[Source records]
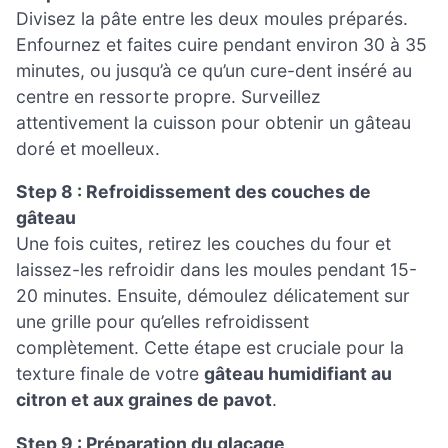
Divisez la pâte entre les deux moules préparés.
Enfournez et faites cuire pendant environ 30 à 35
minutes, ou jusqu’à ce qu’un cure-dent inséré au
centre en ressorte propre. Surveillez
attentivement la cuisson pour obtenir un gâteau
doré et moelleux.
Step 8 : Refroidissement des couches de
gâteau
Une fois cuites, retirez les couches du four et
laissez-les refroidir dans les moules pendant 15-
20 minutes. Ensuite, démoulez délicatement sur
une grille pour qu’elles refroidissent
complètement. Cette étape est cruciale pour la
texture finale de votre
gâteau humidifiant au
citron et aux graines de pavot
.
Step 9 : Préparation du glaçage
---
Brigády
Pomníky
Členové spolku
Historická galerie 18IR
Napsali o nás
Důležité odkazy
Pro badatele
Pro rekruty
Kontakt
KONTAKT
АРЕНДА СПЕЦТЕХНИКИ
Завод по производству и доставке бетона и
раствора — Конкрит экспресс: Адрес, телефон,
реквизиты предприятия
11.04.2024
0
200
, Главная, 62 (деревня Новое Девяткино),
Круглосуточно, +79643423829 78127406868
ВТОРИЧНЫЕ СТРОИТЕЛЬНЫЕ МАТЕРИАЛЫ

EXERCISE BRIEF: Search the entries above for the word "pour", and copy every line where it occurs.

ANSWER:
attentivement la cuisson pour obtenir un gâteau
une grille pour qu’elles refroidissent
complètement. Cette étape est cruciale pour la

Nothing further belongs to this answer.